Before detailing his current circumstances, Busby recalled the first time he was reprimanded for his journalism.
“The warden called me in, and he pointed to the perimeter fence around the prison, and then he questioned me, he said, ‘Busby, do you know what that perimeter fence is for?’ And I said, ‘Of course, so inmates [don’t] escape … And he says, ‘You're wrong. That perimeter fence is to keep the public out of here, and the thing that you're doing is you're allowing the public to have access to here, and that's not a good thing. You can run into trouble for that.’”
After Busby’s telephone time on the show expired, Stern added that the discipline he and other journalists face in prison “might be a preview of how the rest of society looks if antispeech authoritarians get their way.”
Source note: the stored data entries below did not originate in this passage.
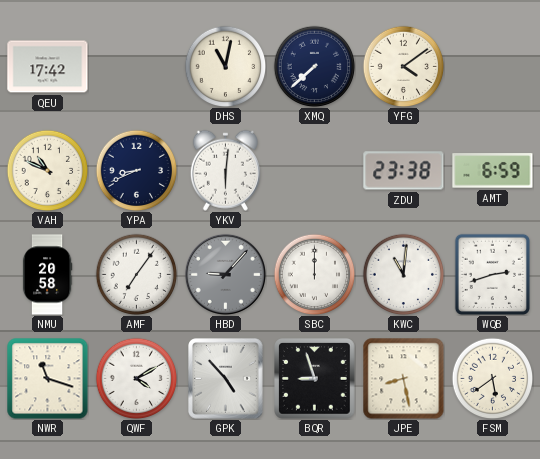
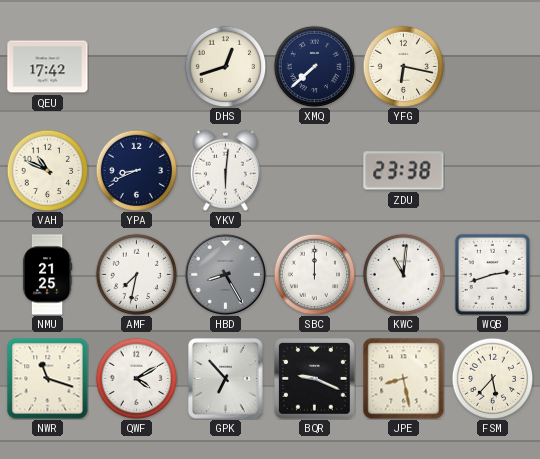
DHS: 11:02 -> 12:42
YFG: 4:09 -> 6:17
AMT: 6:59 -> none
NMU: 20:58 -> 21:25
AMF: 7:06 -> 7:32
HBD: 9:07 -> 8:25
GPK: 4:53 -> 6:53
BQR: 8:57 -> 9:19
FSM: 5:39 -> 5:37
He explained that government officials, from the Pentagon Papers case to the Julian Assange prosecution to he TikTok ban, frequently attempt to use “security” as some kind of magic word that nullifies the First Amendment and provides a free pass for censorship and retaliation. But behind prison gates, the bar is far lower than on the outside, and officials often succeed in limiting free speech based on flimsy pretexts.
Stern also discussed the problems that outside journalists face attempting to report on prisons, including the inability to set up media visits or communicate with inmates through nonmonitored channels, and a court system so rigged against inmates that newsworthy lawsuits get dismissed over technicalities before they can be adjudicated and reported on. It leaves “a really big hole in journalism’s overall coverage of one of the institutions of government that probably needs oversight the most.”